The two year process of the UK's exit from the EU formally began on 29 March 2017 with notice being given under Article 50 of the Treaty on the European Union of the UK's intention to leave the EU. One of the many legal issues to be determined will be the way in which the UK approaches its international sanctions framework post-Brexit, since the vast majority of the sanctions currently in force in the UK have directly applicable EU Regulations as their basis.
The Government has recently launched a public consultation into the question of the legal powers needed to impose sanctions after Brexit, while a House of Lords enquiry into UK sanctions policy is also underway. What do these two processes tell us about the UK's future sanctions regime?
Public Consultation on the legal powers needed to continue to impose and implement sanctions after Brexit
On 21 April 2018 the Foreign and Commonwealth Office, HM Treasury and the Department for International Trade launched a public consultation in the form of a White Paper, seeking views on the legal powers needed to continue to be able to impose and implement sanctions upon the UK’s withdrawal from the European Union.
Currently the UK, like other EU Member States, adopts UN and EU sanctions primarily through EU legislation which applies in the UK through section 2 of the European Communities Act 1972. The UK has limited domestic powers to impose certain types of sanctions, but these are not sufficient to replicate the full range of restrictive measures currently imposed at international level. The United Nations Act 1946 provides a power to implement decisions of the UN Security Council by domestic Order in Council, but there is no general power to impose sanctions of the type currently imposed by the EU where the UN has not acted. Therefore, when the UK withdraws from the EU it will need new legal powers to enable the country to impose autonomous UK sanctions in coordination with its allies.
The consultation is focused on the legislation that needs to be introduced, the form of that legislation and its content.
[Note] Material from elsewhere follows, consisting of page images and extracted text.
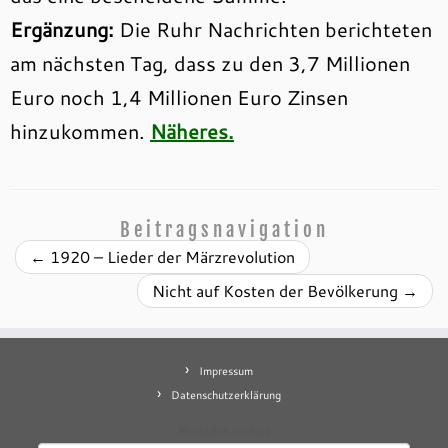
Ergänzung:
Die Ruhr Nachrichten berichteten
am nächsten Tag, dass zu den 3,7 Millionen
Euro noch 1,4 Millionen Euro Zinsen
hinzukommen.
Näheres.
Beitragsnavigation
←
1920 – Lieder der Märzrevolution
Nicht auf Kosten der Bevölkerung
→
Impressum
Datenschutzerklärung
Mastodon
contact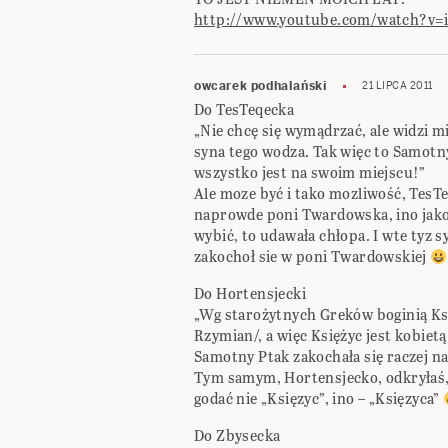
http://www.youtube.com/watch?v=
owcarek podhalański
21 LIPCA 2011
Do TesTeqecka
„Nie chcę się wymądrzać, ale widzi mi
syna tego wodza. Tak więc to Samotny
wszystko jest na swoim miejscu!”
Ale moze być i tako mozliwość, TesT
naprowde poni Twardowska, ino jako,
wybić, to udawała chłopa. I wte tyz 
zakochoł sie w poni Twardowskiej
Do Hortensjecki
„Wg starożytnych Greków boginią Ks
Rzymian/, a więc Księżyc jest kobietą 
Samotny Ptak zakochała się raczej 
Tym samym, Hortensjecko, odkryłaś, 
godać nie „Księzyc”, ino – „Księzyca”
Do Zbysecka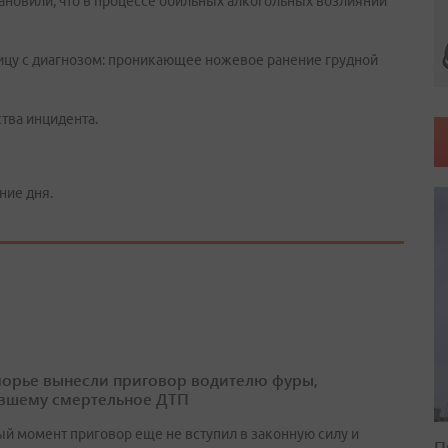
ановили, что в процессе обильных алкогольных возлияний
ницу с диагнозом: проникающее ножевое ранение грудной
тва инцидента.
ние дня.
орье вынесли приговор водителю фуры,
вшему смертельное ДТП
ый момент приговор еще не вступил в законную силу и
П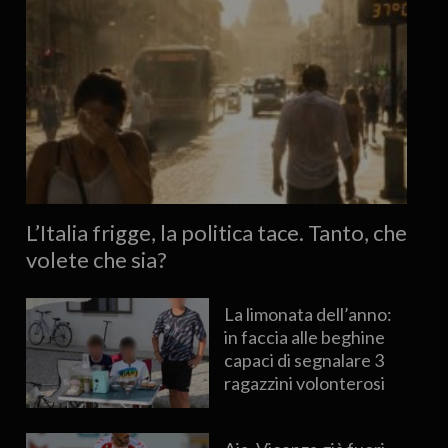
L’Italia frigge, la politica tace. Tanto, che
volete che sia?
La limonata dell’anno:
in faccia alle beghine
capaci di segnalare 3
ragazzini volonterosi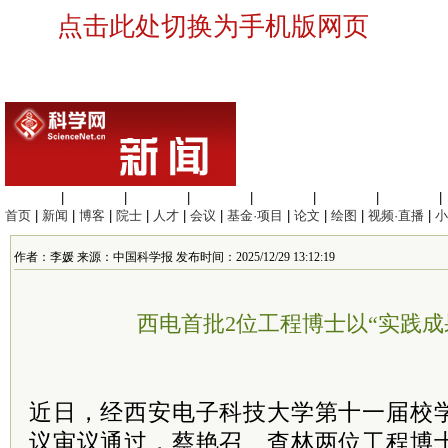
点击此处切换为手机版网页
生命科学
|
医学科学
|
化学科学
|
工程材料
|
信息科学
|
地球科学
|
数理科学
|
首页
|
新闻
|
博客
|
院士
|
人才
|
会议
|
基金·项目
|
论文
|
绘图
|
视频·直播
|
小
作者：李媛 来源：中国科学报 发布时间：2025/12/29 13:12:19
西电首批2位工程博士以“实践成
近日，经西安电子科技大学第十一届校
议审议通过，蔡艳召、查林两位工程博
The Government identifies that it is important that the legislation contains provision for specific sanction regimes (including, for example, regimes targeting both particular countries or activity such as terrorism) and that it is able to suspend sanctions without entirely lifting them to respond to changes of behaviour, and to lift sanctions regimes as rapidly as possible once a desired outcome is achieved. As with the current regimes, the Government identifies the need for clear enforcement powers and notification obligations placed on third parties, together with a challenge and review mechanism. In line with current practice, the consultation suggests that UK sanctions would continue to apply to persons in the UK and those subject to the UK’s jurisdiction.
The proposed framework would consist of over-arching primary legislation containing powers to impose sanctions regimes and specific processes (such as review, notification, challenge and enforcement), but with specific sanctions regimes and sanctions designations set out in secondary legislation to enable a rapid and flexible response to international crises.
While setting out the Government's current outline proposals, the consultation seeks feedback from all stakeholders to help inform the design of the UK’s future sanctions legal framework. The consultation can be found here and closes on 23 June.
The House of Lords Inquiry into UK sanctions policy after Brexit
The new consultation is in addition to an ongoing House of Lords EU External Affairs Sub-committee inquiry into UK sanctions policy after Brexit. The inquiry will explore:
• the advantages and disadvantages of future co-operation between the UK and EU on sanctions policy;
• how such co-operation might take place;
• examples of EU co-ordination with non-Member States on sanctions (for example, it is anticipated that the models adopted by Norway and Switzerland may be under consideration for the UK);
• the current sanctions regime and how this will be transposed into UK law, including through the Great Repeal Bill; and
• the impact of a separate UK sanctions regime on the UK's ability to achieve its foreign policy goals.
It may be that the process of the inquiry is delayed while the consultation is ongoing, but as the outcome of that inquiry is made public we will report in further details on its findings. One particular concern from the business perspective will be to ensure so far as possible that UK sanctions are consistent with existing international regimes, to avoid the creation of an additional regulatory layer for businesses operating across borders.